The telecommunications market still lacks sufficient competition, and cell phone rates here are still among the highest in the world. The car retailing business has just recently been opened to additional importers (and not necessarily because of the Antitrust Authority ).

There has been improvement in the airlines industry, but everyone knows the struggle involved in trying to disconnect from a television service. The real estate market is still hot. In industries such as cement, inexplicably, there is a monopoly, while there are no new competitors on the horizon in the credit card business, and the examples go on and on.

To Kan's credit, her finding in April of last year that the banks had coordinated fees among themselves in an anticompetitive manner was courageous and precedent-setting.

Unfortunately, efforts to neutralize the banking oligopoly (if it in fact exists ) have gotten bogged down in the antitrust tribunal, where the banks have attacked the commissioner's finding. The antitrust laws need to be overhauled and Kan did not manage to accomplish this.

Competition in the marketplace is not a natural state of being.
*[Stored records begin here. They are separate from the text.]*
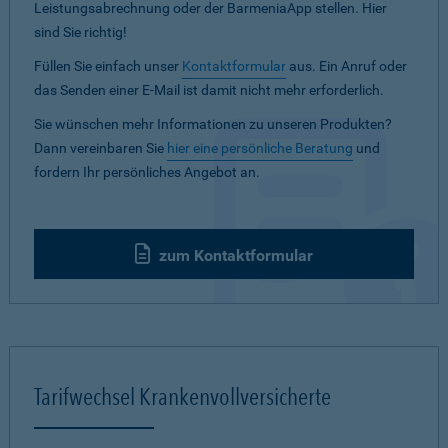
Leistungsabrechnung oder der BarmeniaApp stellen. Hier
sind Sie richtig!
Füllen Sie einfach unser
Kontaktformular
aus. Ein Anruf oder
das Senden einer E-Mail ist damit nicht mehr erforderlich.
Sie wünschen mehr Informationen zu unseren Produkten?
Dann vereinbaren Sie
hier eine persönliche Beratung
und
fordern Ihr persönliches Angebot an.
zum Kontaktformular
Tarifwechsel Krankenvollversicherte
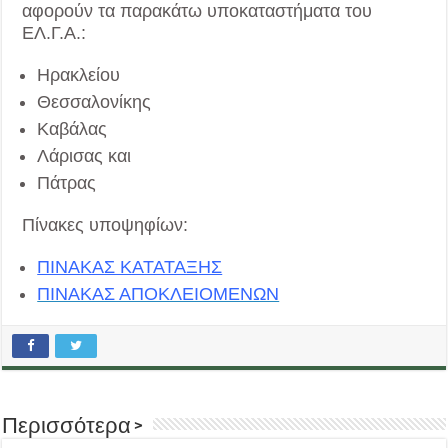
αφορούν τα παρακάτω υποκαταστήματα του
ΕΛ.Γ.Α.:
Ηρακλείου
Θεσσαλονίκης
Καβάλας
Λάρισας και
Πάτρας
Πίνακες υποψηφίων:
ΠΙΝΑΚΑΣ ΚΑΤΑΤΑΞΗΣ
ΠΙΝΑΚΑΣ ΑΠΟΚΛΕΙΟΜΕΝΩΝ
Περισσότερα >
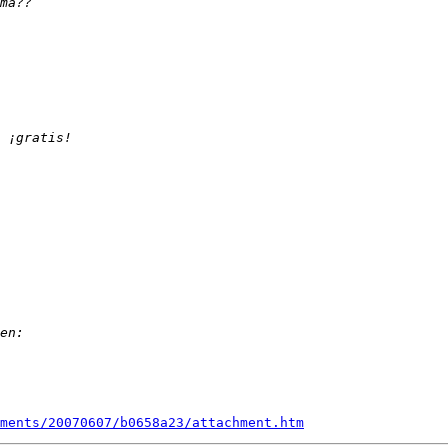
ments/20070607/b0658a23/attachment.htm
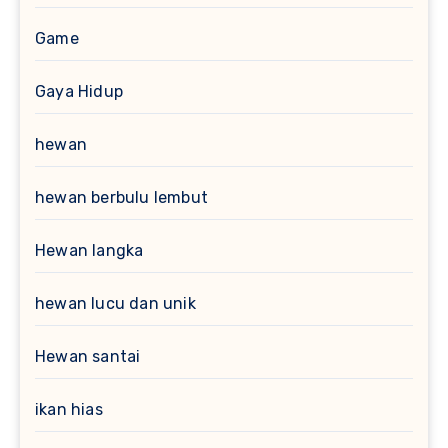
Game
Gaya Hidup
hewan
hewan berbulu lembut
Hewan langka
hewan lucu dan unik
Hewan santai
ikan hias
On the contrary, a monopoly can rule the market and exact its price from the consumer while supplying a product or service of inferior quality, and the profits then flow to those who control the monopoly. And then they may pay lobbyists to block changes to the law that would infringe on their monopolistic powers. The difficulty in increasing the powers of the Antitrust Authority is an indication of the immense power with which Kan has had to contend.

So bearing in mind the problem of economic concentration, Kan's successor should not only have an understanding of economics and law but must also be someone who is feisty and uncompromising.